In a speech to a semi-official association of fund managers, Liu employed unusually strong and colourful language to target his anger at those fund managers who used improperly sourced funds to undertake highly leveraged buyouts and raise their stakes in blue chip companies. He said such acts were tantamount to challenging the bottom lines of China’s financial laws and regulations and professional ethics – a sign of decay in human and commercial moral values.
Regulator suspends product sales of insurers branded ‘barbarians’ for hostile buyouts
He did not name names, but obviously referred to those nouveau riche insurers primarily owned by private investors who raised billions of yuan through high-risk and high-return products to go after some of China’s best managed and biggest companies and signal their intention to force changes of management.
On the same day, Chen Wenhui, a deputy chairman of China’s insurance regulatory commission, echoed Liu’s comments saying that skirting regulations was tantamount to committing a crime.
The speeches suggested a concerted action by the central government to go after those insurers who the authorities believe have become a debilitating force to the stock markets rather than bringing the long-term stability they were supposed to provide.

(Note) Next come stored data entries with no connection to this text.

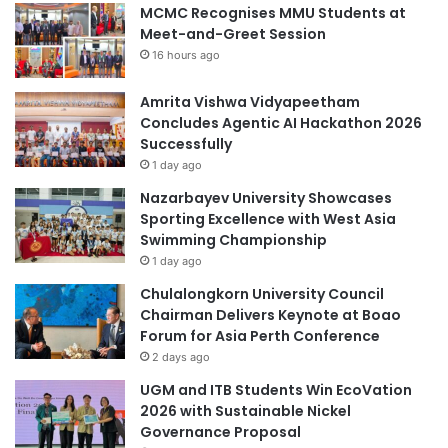
MCMC Recognises MMU Students at
Meet-and-Greet Session
16 hours ago
Amrita Vishwa Vidyapeetham
Concludes Agentic AI Hackathon 2026
Successfully
1 day ago
Nazarbayev University Showcases
Sporting Excellence with West Asia
Swimming Championship
1 day ago
Chulalongkorn University Council
Chairman Delivers Keynote at Boao
Forum for Asia Perth Conference
2 days ago
UGM and ITB Students Win EcoVation
2026 with Sustainable Nickel
Governance Proposal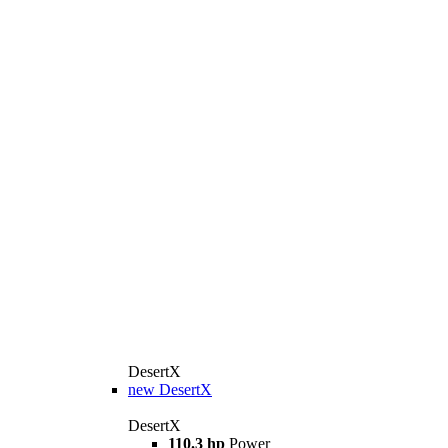
DesertX
new
DesertX
DesertX
110.3 hp
Power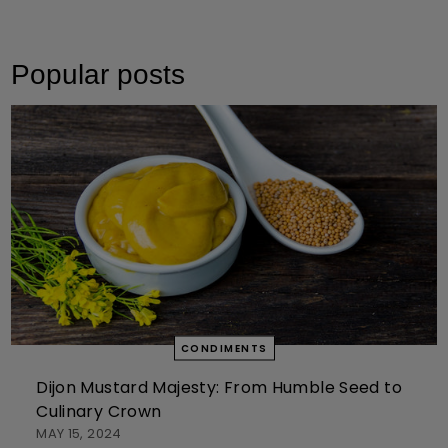
Popular posts
CONDIMENTS
Dijon Mustard Majesty: From Humble Seed to
Culinary Crown
MAY 15, 2024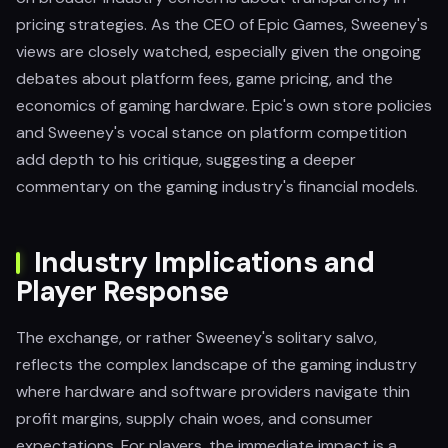
pricing strategies. As the CEO of Epic Games, Sweeney's
views are closely watched, especially given the ongoing
debates about platform fees, game pricing, and the
economics of gaming hardware. Epic's own store policies
and Sweeney's vocal stance on platform competition
add depth to his critique, suggesting a deeper
commentary on the gaming industry's financial models.
Industry Implications and
Player Response
The exchange, or rather Sweeney's solitary salvo,
reflects the complex landscape of the gaming industry
where hardware and software providers navigate thin
profit margins, supply chain woes, and consumer
expectations. For players, the immediate impact is a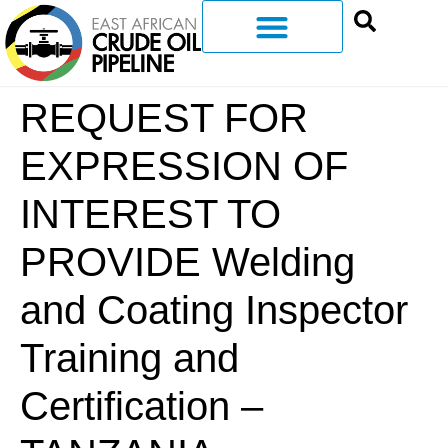
REQUEST FOR
EXPRESSION OF
INTEREST TO
PROVIDE Welding
and Coating Inspector
Training and
Certification –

On Monday, the insurance regulator said it had suspended Foresea Life, a unit of Baoneng Group, for three months from selling universal life insurance products which offered investors guaranteed, short-term high yields. Reports suggested the regulator would send teams of investigators to Foresea Life and the insurance unit of Evergrande Group, a property conglomerate.
As a result, the share prices of many companies in which the insurers had built stakes fell sharply last week as investors tried to make sense of the crackdown.